Understanding Units & Quarterization

Overview

This guide explains how Daloopa represents financial values across fiscal periods, why the raw value disclosed by a company may differ from the value we surface, and how to interpret the relationship between them.

Every data point in a series carries two values:

FieldDefinition
value_rawThe value extracted directly from the document disclosed by the company, exactly as reported.
value_normalizedThe quarterized value computed internally by Daloopa to isolate a single quarter's contribution.

These two values can differ because companies do not all disclose their financials on the same basis. Some report a clean quarterly figure; others report a cumulative year-to-date (YTD) or full-year figure. The span field tells you which basis a given value_raw was reported on, and therefore how value_normalized was derived.

Key principle: To reconcile any difference between value_raw and value_normalized, always start with the span field.


The span field

span describes the reporting basis of value_raw and depends entirely on how the company chose to disclose that specific series for that period.

span valueMeaning
Quarterlyvalue_raw already represents a single quarter in isolation.
Year to datevalue_raw is cumulative from the start of the fiscal year through the reported quarter.
Annualvalue_raw is the full fiscal-year cumulative figure.

How span maps to fiscal periods

The available span values depend on the fiscal period:

Fiscal periodPossible span valuesNotes
Q1QuarterlyAlways quarterly — for Q1 there is no difference between a quarterly value and a YTD value.
Q2Quarterly or Year to dateDepends on company disclosure.
Q3Quarterly or Year to dateDepends on company disclosure.
Q4Quarterly or AnnualDepends on company disclosure.
FYAnnualAlways annual.

How value_normalized is calculated

When span = Quarterly

No quarterization is required. The disclosed figure is already a single-quarter value:

value_normalized = value_raw

When span = Year to date or Annual

Daloopa needs to strip out the prior periods' cumulative contribution to isolate the quarter. The general principle is:

value_normalized = (current period cumulative raw) − (prior period cumulative value)

Applied per fiscal period, the explicit rules are:

Fiscal periodspanNormalization formula
Q1Quarterlyvalue_normalized = value_raw (may differ in scale only)
Q2Year to datevalue_normalized = Q2 value_raw − Q1 value_normalized
Q3Year to datevalue_normalized = Q3 value_raw − Q2 value_raw
Q4Annualvalue_normalized = Q4 value_raw − Q3 value_raw

Note: Each quarter subtracts the immediately preceding period's cumulative value. Because Q1's raw and normalized values are equal, the Q2 calculation can reference either — the result is the same.


Worked example — AAPL

Series: series_id = 1914880  |  Unit: Million

This series illustrates a full fiscal year where each quarter after Q1 is disclosed on a cumulative basis.
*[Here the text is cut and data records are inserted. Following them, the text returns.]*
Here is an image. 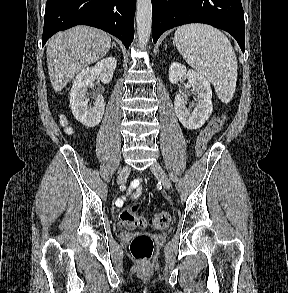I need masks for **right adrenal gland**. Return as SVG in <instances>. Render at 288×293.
Masks as SVG:
<instances>
[{
    "instance_id": "right-adrenal-gland-1",
    "label": "right adrenal gland",
    "mask_w": 288,
    "mask_h": 293,
    "mask_svg": "<svg viewBox=\"0 0 288 293\" xmlns=\"http://www.w3.org/2000/svg\"><path fill=\"white\" fill-rule=\"evenodd\" d=\"M112 47H115V48H117V49H118V47L116 46V44H115V43H113V44H112Z\"/></svg>"
}]
</instances>
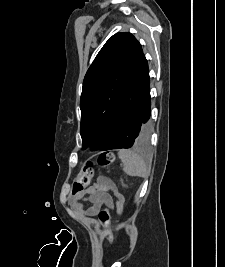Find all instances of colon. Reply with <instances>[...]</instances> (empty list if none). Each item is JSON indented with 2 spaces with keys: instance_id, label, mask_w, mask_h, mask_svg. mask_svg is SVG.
<instances>
[{
  "instance_id": "obj_1",
  "label": "colon",
  "mask_w": 225,
  "mask_h": 267,
  "mask_svg": "<svg viewBox=\"0 0 225 267\" xmlns=\"http://www.w3.org/2000/svg\"><path fill=\"white\" fill-rule=\"evenodd\" d=\"M114 161H115V156L112 152H109V151L101 152L95 160L87 161L83 165V167H82V169L78 175V178H77L76 182L74 183V191L77 193L83 192L89 187L90 182H91L93 175H94L95 166H100V167L106 168V167L111 166L114 163ZM124 204H125L124 198H119L118 207L121 209V211L124 207ZM98 219H99L100 223L105 227L106 237L109 240V243L112 244L113 234L109 228L111 218H110V210H109L108 206H104L99 211Z\"/></svg>"
}]
</instances>
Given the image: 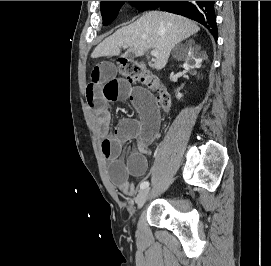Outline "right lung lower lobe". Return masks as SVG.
<instances>
[{
  "label": "right lung lower lobe",
  "instance_id": "1",
  "mask_svg": "<svg viewBox=\"0 0 271 266\" xmlns=\"http://www.w3.org/2000/svg\"><path fill=\"white\" fill-rule=\"evenodd\" d=\"M214 4L215 1H156L152 7L183 15L201 23L217 40L218 33Z\"/></svg>",
  "mask_w": 271,
  "mask_h": 266
}]
</instances>
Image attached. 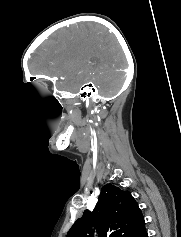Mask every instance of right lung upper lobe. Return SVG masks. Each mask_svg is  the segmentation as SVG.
<instances>
[{
  "instance_id": "right-lung-upper-lobe-1",
  "label": "right lung upper lobe",
  "mask_w": 181,
  "mask_h": 237,
  "mask_svg": "<svg viewBox=\"0 0 181 237\" xmlns=\"http://www.w3.org/2000/svg\"><path fill=\"white\" fill-rule=\"evenodd\" d=\"M95 227L99 237H142L146 232L144 217L129 191L106 184L102 187L93 210H85L66 237H93Z\"/></svg>"
}]
</instances>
The headline difference — 2017Q4 showing value_raw = 627 against value_normalized = 93 — resolves cleanly once the spans are applied.
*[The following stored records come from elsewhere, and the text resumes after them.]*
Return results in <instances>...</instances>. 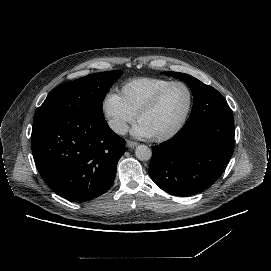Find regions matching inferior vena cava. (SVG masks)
Listing matches in <instances>:
<instances>
[{"mask_svg":"<svg viewBox=\"0 0 271 271\" xmlns=\"http://www.w3.org/2000/svg\"><path fill=\"white\" fill-rule=\"evenodd\" d=\"M109 127L119 135H125L128 132V125L122 120H110Z\"/></svg>","mask_w":271,"mask_h":271,"instance_id":"inferior-vena-cava-1","label":"inferior vena cava"}]
</instances>
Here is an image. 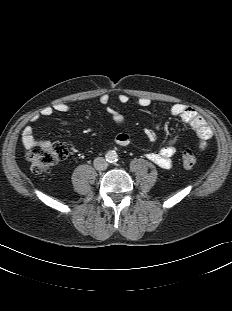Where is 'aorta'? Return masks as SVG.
Wrapping results in <instances>:
<instances>
[{"instance_id": "762f6f07", "label": "aorta", "mask_w": 232, "mask_h": 311, "mask_svg": "<svg viewBox=\"0 0 232 311\" xmlns=\"http://www.w3.org/2000/svg\"><path fill=\"white\" fill-rule=\"evenodd\" d=\"M106 160L108 161V162H110V163H114V162H116L117 160H118V155H117V153L115 152V151H112V150H110V151H108L107 153H106Z\"/></svg>"}]
</instances>
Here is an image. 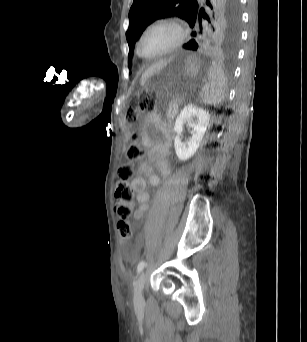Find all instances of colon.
<instances>
[{"label": "colon", "instance_id": "1", "mask_svg": "<svg viewBox=\"0 0 307 342\" xmlns=\"http://www.w3.org/2000/svg\"><path fill=\"white\" fill-rule=\"evenodd\" d=\"M149 110L147 100H133L127 108L125 118L129 123L135 122L138 117ZM124 156L128 163L122 164L118 168L114 196L118 201L117 214L120 217L117 228L119 238L123 243H128L132 236V224L129 220L132 214L133 191L129 186V180L134 177L133 163L140 161L144 156V148L136 141L127 146Z\"/></svg>", "mask_w": 307, "mask_h": 342}]
</instances>
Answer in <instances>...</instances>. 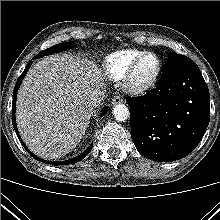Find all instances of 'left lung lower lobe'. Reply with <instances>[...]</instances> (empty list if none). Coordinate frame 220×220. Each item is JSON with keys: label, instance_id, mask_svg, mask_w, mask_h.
I'll list each match as a JSON object with an SVG mask.
<instances>
[{"label": "left lung lower lobe", "instance_id": "left-lung-lower-lobe-1", "mask_svg": "<svg viewBox=\"0 0 220 220\" xmlns=\"http://www.w3.org/2000/svg\"><path fill=\"white\" fill-rule=\"evenodd\" d=\"M131 137L148 159L170 162L189 155L210 120V96L197 64L186 57L168 59L158 86L127 99Z\"/></svg>", "mask_w": 220, "mask_h": 220}]
</instances>
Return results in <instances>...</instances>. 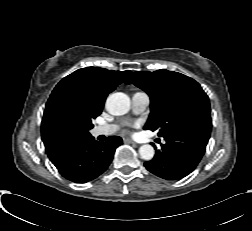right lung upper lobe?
<instances>
[{
  "label": "right lung upper lobe",
  "mask_w": 252,
  "mask_h": 231,
  "mask_svg": "<svg viewBox=\"0 0 252 231\" xmlns=\"http://www.w3.org/2000/svg\"><path fill=\"white\" fill-rule=\"evenodd\" d=\"M129 73L130 71H114L99 67L82 68L63 78L51 96L66 94L83 107L101 113L108 94L121 84ZM42 140L49 159L56 160L65 144L53 143L43 134Z\"/></svg>",
  "instance_id": "right-lung-upper-lobe-1"
}]
</instances>
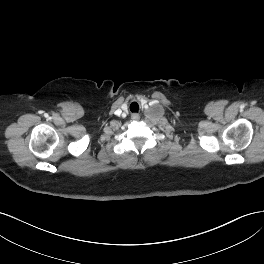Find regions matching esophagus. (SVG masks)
Listing matches in <instances>:
<instances>
[{
    "mask_svg": "<svg viewBox=\"0 0 264 264\" xmlns=\"http://www.w3.org/2000/svg\"><path fill=\"white\" fill-rule=\"evenodd\" d=\"M132 117L133 118H138V114L135 113V114L132 115Z\"/></svg>",
    "mask_w": 264,
    "mask_h": 264,
    "instance_id": "esophagus-1",
    "label": "esophagus"
}]
</instances>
Fiscal periodspanvalue_rawvalue_normalizedCalculation
2017Q1Quarterly$178M$178MFirst quarter of the fiscal year — the raw value is the quarterly value.
2017Q2Year to date$225M (cumulative YTD)$47M$225M − $178M (Q1) = isolated Q2
2017Q3Year to date$534M (cumulative YTD)$309M$534M − $225M (Q2 YTD) = isolated Q3
2017Q4Annual$627M (full-year)$93M$627M − $534M (Q3 YTD) = isolated Q4

The $627M figure is the full-year cumulative total; the $93M normalized figure is Q4 in isolation.


Quick reference

  • value_raw = as disclosed by the company. value_normalized = quarterized by Daloopa.
  • Always check span first to understand any difference.
  • Quarterly span → the two values match (value_raw = value_normalized).
  • Year to date / Annual spanvalue_normalized = current cumulative raw minus the prior period's cumulative value.
  • Q1 is always quarterly; FY is always annual.
  • A difference that is not a clean power of ten is usually a quarterization effect (cumulative vs. isolated), not a units/scale effect.

A note on units & scale

value_raw is reported in the unit the company disclosed (e.g., Million), captured in the unit field. value_normalized is expressed on a consistent internal basis, so for Q1 the two values may be identical in magnitude but differ only in scale (for example, units vs. thousands vs. millions).
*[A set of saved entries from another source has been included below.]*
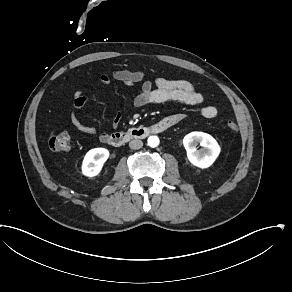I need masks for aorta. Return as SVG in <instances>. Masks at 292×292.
I'll return each instance as SVG.
<instances>
[{
  "label": "aorta",
  "instance_id": "1",
  "mask_svg": "<svg viewBox=\"0 0 292 292\" xmlns=\"http://www.w3.org/2000/svg\"><path fill=\"white\" fill-rule=\"evenodd\" d=\"M159 144V138L157 136H150L148 138V145L151 147H156Z\"/></svg>",
  "mask_w": 292,
  "mask_h": 292
}]
</instances>
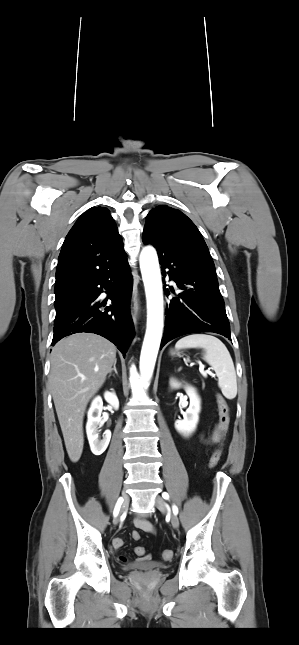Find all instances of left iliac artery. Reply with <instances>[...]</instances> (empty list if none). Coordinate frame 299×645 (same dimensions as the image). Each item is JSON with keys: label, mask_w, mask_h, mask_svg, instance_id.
I'll return each instance as SVG.
<instances>
[{"label": "left iliac artery", "mask_w": 299, "mask_h": 645, "mask_svg": "<svg viewBox=\"0 0 299 645\" xmlns=\"http://www.w3.org/2000/svg\"><path fill=\"white\" fill-rule=\"evenodd\" d=\"M162 496H163V498H164V499L169 500V495H168V493L164 492V493L162 494ZM172 509H173V513H174V514H177V513H178V508H177V506L173 505V506H172Z\"/></svg>", "instance_id": "left-iliac-artery-1"}]
</instances>
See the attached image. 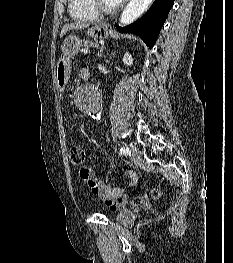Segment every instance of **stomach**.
I'll list each match as a JSON object with an SVG mask.
<instances>
[{
    "instance_id": "0dacf381",
    "label": "stomach",
    "mask_w": 233,
    "mask_h": 263,
    "mask_svg": "<svg viewBox=\"0 0 233 263\" xmlns=\"http://www.w3.org/2000/svg\"><path fill=\"white\" fill-rule=\"evenodd\" d=\"M94 39H103L108 37L109 29L105 23H99L88 29L86 33ZM82 46V41L75 35L65 38L61 46L62 56L57 62L56 81L59 90H64L71 74L70 58L74 57Z\"/></svg>"
}]
</instances>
When diagnosing a value_raw vs. value_normalized discrepancy, distinguish the two causes:

  • Scale differences appear as clean powers of ten (×10, ×1,000, ×1,000,000).
  • Quarterization differences appear as non-power-of-ten ratios (e.g., the 6.74× ratio in the AAPL Q4 example above), reflecting cumulative-to-isolated conversion rather than a unit change.